The Hand and the Glove... ramblings about making.

14.09.07 -The Torus & the Möbius Strip

Some weeks ago I gave my friend Ivan Payne one of my thrown torus forms to experiment with. He’s an interesting person to discuss my project with as he completed his MA at the RCA last year. One of the brightest lateral thinkers that I’ve ever come across, something new always arises when we toss the ball back and forth. The end result of his unusually quiet investigation was a cut that spiralled up the inside of the torus and back down the outside connecting seamlessly to its starting point. In theory the torus had been bisected, but was very much still one complete form. Both the Torus and the Möbius strip are one-sided surfaces; if a Möbius strip is bisected lengthways it just doubles it’s circumference, which makes me think that the same thing was happening here. [What would have happened to the torus if it was made of flexible rubber?]

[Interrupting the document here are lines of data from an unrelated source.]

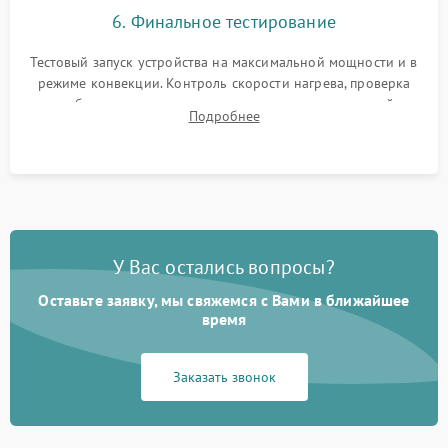
6. Финальное тестирование
Тестовый запуск устройства на максимальной мощности и в
режиме конвекции. Контроль скорости нагрева, проверка
срабатывания термостата при достижении заданной
Подробнее
температуры и тест на отсутствие утечек тока.
У Вас остались вопросы?
Оставьте заявку, мы свяжемся с Вами в ближайшее
время
Заказать звонок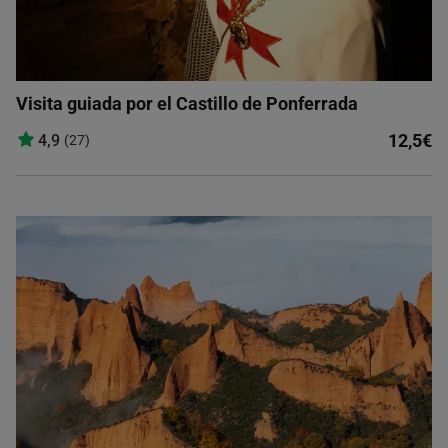
Visita guiada por el Castillo de Ponferrada
12,5€
4,9
(27)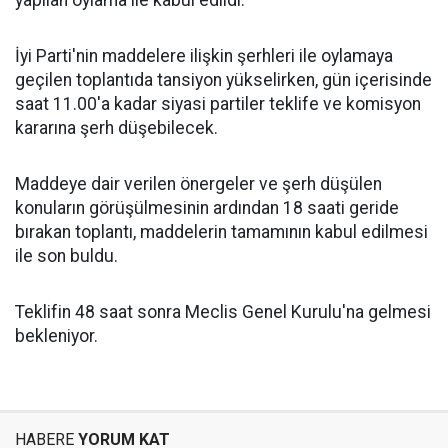
İyi Parti'nin maddelere ilişkin şerhleri ile oylamaya
geçilen toplantıda tansiyon yükselirken, gün içerisinde
saat 11.00'a kadar siyasi partiler teklife ve komisyon
kararına şerh düşebilecek.
Maddeye dair verilen önergeler ve şerh düşülen
konuların görüşülmesinin ardından 18 saati geride
bırakan toplantı, maddelerin tamamının kabul edilmesi
ile son buldu.
Teklifin 48 saat sonra Meclis Genel Kurulu'na gelmesi
bekleniyor.
HABERE
YORUM KAT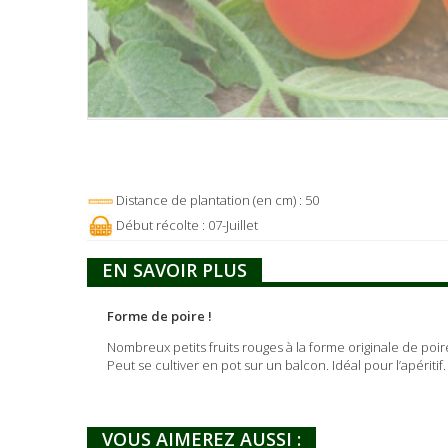
Distance de plantation (en cm) : 50
Début récolte : 07-Juillet
EN SAVOIR PLUS
Forme de poire !
Nombreux petits fruits rouges à la forme originale de poir
Peut se cultiver en pot sur un balcon. Idéal pour l’apéritif.
VOUS AIMEREZ AUSSI :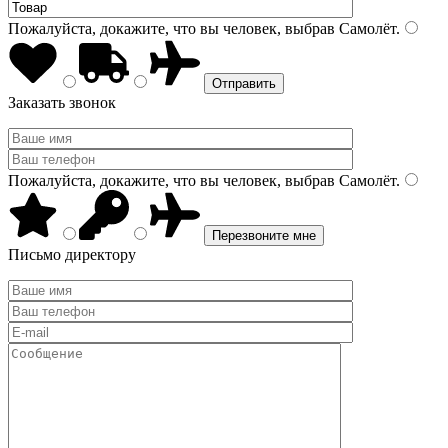
Пожалуйста, докажите, что вы человек, выбрав
Самолёт
.
Заказать звонок
Пожалуйста, докажите, что вы человек, выбрав
Самолёт
.
Письмо директору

I went on to widen the cut & remove a 1cm wide strip of clay from the torus, producing an unsupported gap between the two ‘halves’. At that stage I found it impossible to work out whether the strip of clay was a Möbius strip.
From the workshop it was back to Rhino 3D on the computer in the hope that I could analyse and develop this phenomenon. At this stage I had the feeling that the link between the exploration of the torus was taking me back to the Möbius strip that played an important part in the genesis of this project. After some additional instruction from the very helpful technicians at Simply Rhino I described the spiral line onto the surface of the torus. In the ceramic test piece I was trying to visualise what the strip of clay would look like if it could be removed in one piece from the torus. In Rhino it is possible to take and develop the line into a ‘solid’ ribbon form. A single spiral strip doesn’t have a strong visual link to the torus it evolved from, so I went on to produce a double spiral,then a quadruple spiral, the latter appearing like a skeleton of the torus.
In exploring and developing the torus form, the use of 3D modelling software has been invaluable. It has enabled me to visualize the evolution of the form, literally adding another dimension to the creative process. My attempts to throw the toruses has demonstrated that a great deal of skill is required to realise the different stages of development, There is absolutely nothing wrong in that, it is the age old process helping to produce high quality craft and art work. However, I have chosen to produce forms that conform to a particular set of proportions and so far my throwing skills don’t allow for a very precise reproduction. It’s partly due to the torus being an enclosed form, preventing me from gauging the thickness of the clay wall.